Он кивает, выдувает дым в черноту ночи, смотрит, как колечки растворяются в янтарном свете уличного фонаря.

— Я и сейчас не в себе, — говорит он.

Пятница

Глава 17

2:00

Мы с Джен занимаемся любовью. Она извивается подо мной, ее живот и бедра резко подаются вверх, бьются о мои. Она царапает мне спину, сжимает ягодицы, а потом ее пальцы постепенно соскальзывают по моей ноге до середины икры, до места, где нога внезапно заканчивается твердым, бугристым обрубком. Но нет. Это не я, это Уэйд навалился всем своим весом на Джен, а я сижу у окна в кресле и пялюсь на них, одновременно пытаясь пристегнуть ремешки и лямки протеза, чтобы убраться отсюда к чертовой матери. А вот это снова я — лежу в атласной колыбели меж ног Джен, но это уже не Джен, это Пенни Мор, а я нормальный, с двумя целыми нижними конечностями, и ноги Пенни тесно обвивают мое тело, она стонет, покусывает мое ухо, и мне невероятно хорошо. И тут за спиной у меня раздается низкий утробный рык, и, оглянувшись, я вижу ротвейлера, а из его пасти свисают клочья красной футболки моего брата Пола и капает густая белая слюна.

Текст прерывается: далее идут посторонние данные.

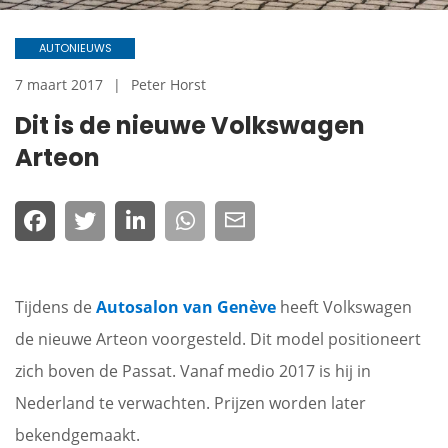
AUTONIEUWS
7 maart 2017
Peter Horst
Dit is de nieuwe Volkswagen
Arteon
Tijdens de
Autosalon van Genève
heeft Volkswagen
de nieuwe Arteon voorgesteld. Dit model positioneert
zich boven de Passat. Vanaf medio 2017 is hij in
Nederland te verwachten. Prijzen worden later
bekendgemaakt.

Я оборачиваюсь к Пенни, но теперь это не Пенни, это Челси, подружка Филиппа, и у меня снова культя вместо ноги, а пес приседает, готовясь к прыжку, но я, как ни стараюсь, не могу выпростать свой член из Челси, потому что она продолжает мерно раскачиваться, облизывая губы и закатив глаза. И вот ротвейлер прыгает, и я чую его острый звериный запах, и его челюсти смыкаются сзади у меня на шее, и я зажат между бывшей подружкой Филиппа и свирепым псом, как ветчина в сэндвиче, и ног у меня не две, а полторы, и я не хочу умирать такой жалкой смертью. Я ощущаю жгучую боль там, где в меня впились зубы ротвейлера, и начинаю истошно орать — мой вопль заполняет весь подвал. И я просыпаюсь — в поту, дрожа крупной дрожью.